Saved entries:
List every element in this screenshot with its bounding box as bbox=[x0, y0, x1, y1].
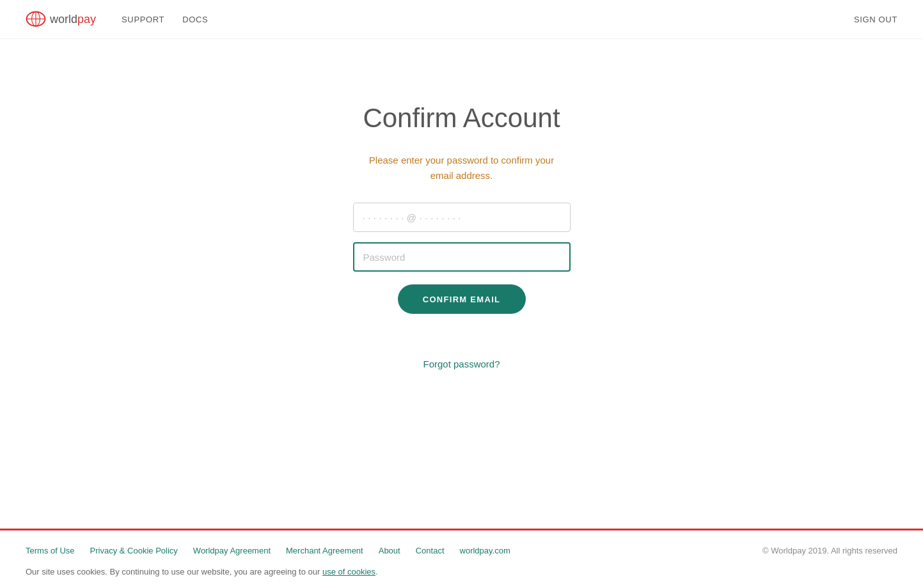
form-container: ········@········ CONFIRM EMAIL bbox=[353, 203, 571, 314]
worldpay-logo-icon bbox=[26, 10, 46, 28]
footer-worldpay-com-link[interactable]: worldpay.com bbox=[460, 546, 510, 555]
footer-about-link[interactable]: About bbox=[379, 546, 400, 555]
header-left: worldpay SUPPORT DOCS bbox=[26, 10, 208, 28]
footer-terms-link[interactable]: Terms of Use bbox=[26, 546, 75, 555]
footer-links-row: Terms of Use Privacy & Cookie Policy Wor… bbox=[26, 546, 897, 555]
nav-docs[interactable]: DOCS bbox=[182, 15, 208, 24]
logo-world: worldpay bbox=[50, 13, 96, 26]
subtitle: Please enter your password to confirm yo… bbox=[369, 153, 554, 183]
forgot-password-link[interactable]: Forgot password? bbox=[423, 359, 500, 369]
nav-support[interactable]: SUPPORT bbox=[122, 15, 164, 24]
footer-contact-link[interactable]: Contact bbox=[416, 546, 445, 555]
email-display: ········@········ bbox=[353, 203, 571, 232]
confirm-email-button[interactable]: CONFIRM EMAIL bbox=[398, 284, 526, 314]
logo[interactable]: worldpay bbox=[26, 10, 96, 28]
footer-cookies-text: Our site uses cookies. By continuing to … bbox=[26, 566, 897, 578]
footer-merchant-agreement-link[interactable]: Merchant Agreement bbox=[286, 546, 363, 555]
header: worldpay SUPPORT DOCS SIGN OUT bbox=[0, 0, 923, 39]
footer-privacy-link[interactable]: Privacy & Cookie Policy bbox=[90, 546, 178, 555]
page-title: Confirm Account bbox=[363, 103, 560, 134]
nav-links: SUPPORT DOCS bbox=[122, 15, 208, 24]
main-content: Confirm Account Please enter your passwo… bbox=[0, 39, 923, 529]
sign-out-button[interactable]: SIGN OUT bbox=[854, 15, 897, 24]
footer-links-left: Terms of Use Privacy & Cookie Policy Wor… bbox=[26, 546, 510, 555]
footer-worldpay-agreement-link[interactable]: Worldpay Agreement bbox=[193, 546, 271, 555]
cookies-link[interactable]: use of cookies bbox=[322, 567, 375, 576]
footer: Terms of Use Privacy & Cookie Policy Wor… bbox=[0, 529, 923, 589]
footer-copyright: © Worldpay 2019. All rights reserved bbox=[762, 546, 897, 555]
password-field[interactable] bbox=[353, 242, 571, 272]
---
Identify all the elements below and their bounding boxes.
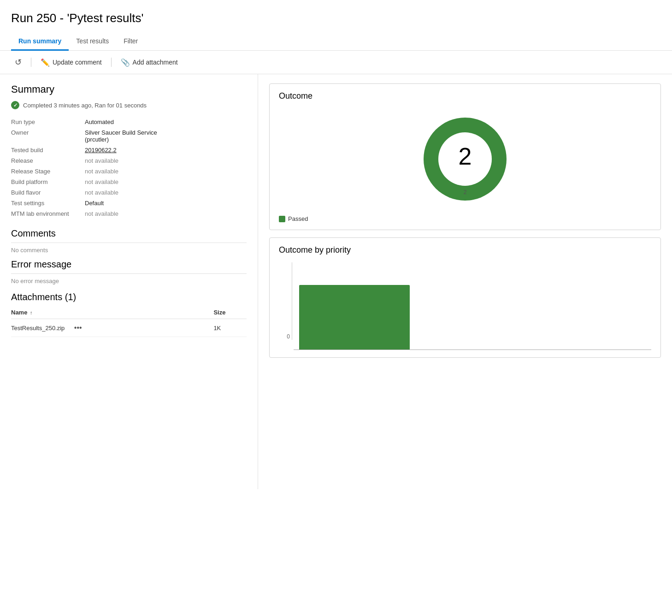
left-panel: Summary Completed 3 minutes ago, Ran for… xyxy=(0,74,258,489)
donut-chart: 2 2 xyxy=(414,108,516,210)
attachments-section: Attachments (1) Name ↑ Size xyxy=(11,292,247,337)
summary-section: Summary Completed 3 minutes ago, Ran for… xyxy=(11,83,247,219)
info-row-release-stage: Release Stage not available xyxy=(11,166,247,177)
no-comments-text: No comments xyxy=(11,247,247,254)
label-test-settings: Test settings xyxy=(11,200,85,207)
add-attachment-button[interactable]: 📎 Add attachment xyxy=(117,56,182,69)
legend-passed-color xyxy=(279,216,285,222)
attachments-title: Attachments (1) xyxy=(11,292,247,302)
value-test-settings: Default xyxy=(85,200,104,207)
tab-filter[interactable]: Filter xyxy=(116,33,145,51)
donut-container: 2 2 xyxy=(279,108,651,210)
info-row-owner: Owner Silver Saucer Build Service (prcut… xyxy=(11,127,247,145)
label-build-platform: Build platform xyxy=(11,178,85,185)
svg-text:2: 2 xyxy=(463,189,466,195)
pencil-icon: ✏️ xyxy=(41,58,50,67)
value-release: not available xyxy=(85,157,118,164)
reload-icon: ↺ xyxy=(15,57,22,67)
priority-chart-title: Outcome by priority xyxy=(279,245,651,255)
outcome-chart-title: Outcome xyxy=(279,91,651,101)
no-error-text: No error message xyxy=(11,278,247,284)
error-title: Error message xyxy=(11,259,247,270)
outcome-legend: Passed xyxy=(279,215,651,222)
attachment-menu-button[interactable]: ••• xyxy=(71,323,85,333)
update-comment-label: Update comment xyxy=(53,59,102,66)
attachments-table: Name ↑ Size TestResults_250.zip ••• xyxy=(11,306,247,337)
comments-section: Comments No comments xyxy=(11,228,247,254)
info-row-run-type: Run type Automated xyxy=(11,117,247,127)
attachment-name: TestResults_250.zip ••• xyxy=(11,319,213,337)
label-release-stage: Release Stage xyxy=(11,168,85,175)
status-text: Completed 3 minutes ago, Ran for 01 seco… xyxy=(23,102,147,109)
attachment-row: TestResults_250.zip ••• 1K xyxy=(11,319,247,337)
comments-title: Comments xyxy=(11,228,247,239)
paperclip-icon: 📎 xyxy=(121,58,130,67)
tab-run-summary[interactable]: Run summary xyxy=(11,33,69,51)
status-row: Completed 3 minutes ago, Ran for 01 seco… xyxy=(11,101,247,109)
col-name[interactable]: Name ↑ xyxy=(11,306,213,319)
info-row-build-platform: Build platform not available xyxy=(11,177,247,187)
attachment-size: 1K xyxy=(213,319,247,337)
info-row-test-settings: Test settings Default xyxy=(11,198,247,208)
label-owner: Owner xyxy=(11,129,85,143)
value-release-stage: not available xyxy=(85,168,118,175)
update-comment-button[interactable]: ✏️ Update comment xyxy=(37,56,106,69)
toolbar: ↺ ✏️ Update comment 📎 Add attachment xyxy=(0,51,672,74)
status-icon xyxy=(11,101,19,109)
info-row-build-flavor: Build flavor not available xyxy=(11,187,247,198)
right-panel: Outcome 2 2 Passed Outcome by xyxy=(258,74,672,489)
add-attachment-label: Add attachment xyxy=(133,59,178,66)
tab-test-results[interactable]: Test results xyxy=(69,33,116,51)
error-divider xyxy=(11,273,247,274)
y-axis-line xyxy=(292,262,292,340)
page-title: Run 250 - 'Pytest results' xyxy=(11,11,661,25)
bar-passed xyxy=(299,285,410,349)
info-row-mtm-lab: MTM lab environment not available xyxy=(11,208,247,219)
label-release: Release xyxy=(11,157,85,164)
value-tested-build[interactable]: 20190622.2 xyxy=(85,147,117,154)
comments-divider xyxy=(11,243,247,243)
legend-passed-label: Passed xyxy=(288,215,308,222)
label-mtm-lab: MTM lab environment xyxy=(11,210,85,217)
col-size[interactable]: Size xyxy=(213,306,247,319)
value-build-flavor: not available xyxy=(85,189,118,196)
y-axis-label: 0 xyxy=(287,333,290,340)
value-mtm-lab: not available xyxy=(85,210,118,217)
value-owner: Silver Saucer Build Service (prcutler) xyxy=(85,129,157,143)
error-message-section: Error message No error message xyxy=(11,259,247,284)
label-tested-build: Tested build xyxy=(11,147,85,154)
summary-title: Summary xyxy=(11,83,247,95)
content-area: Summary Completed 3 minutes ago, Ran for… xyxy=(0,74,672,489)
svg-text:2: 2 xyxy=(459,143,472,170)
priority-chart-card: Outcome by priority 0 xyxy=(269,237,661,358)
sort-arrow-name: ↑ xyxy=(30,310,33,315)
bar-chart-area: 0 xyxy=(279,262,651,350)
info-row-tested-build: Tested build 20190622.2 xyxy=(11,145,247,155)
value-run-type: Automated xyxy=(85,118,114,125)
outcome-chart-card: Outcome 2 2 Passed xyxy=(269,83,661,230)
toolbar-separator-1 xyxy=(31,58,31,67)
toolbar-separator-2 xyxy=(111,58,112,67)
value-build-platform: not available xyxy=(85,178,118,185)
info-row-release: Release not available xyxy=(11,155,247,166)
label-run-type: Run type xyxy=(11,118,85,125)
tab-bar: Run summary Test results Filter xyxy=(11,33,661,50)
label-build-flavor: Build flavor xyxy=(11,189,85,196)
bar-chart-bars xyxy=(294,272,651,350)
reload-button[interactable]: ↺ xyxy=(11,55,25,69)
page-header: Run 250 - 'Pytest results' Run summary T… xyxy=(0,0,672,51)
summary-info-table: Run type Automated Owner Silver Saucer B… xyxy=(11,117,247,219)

YOUR OBJECTIVE
Scan the data above, find each line with "priority", and copy it.

RESULT FOR THIS TASK
priority-chart-title: Outcome by priority xyxy=(279,245,651,255)
priority-chart-card: Outcome by priority 0 xyxy=(269,237,661,358)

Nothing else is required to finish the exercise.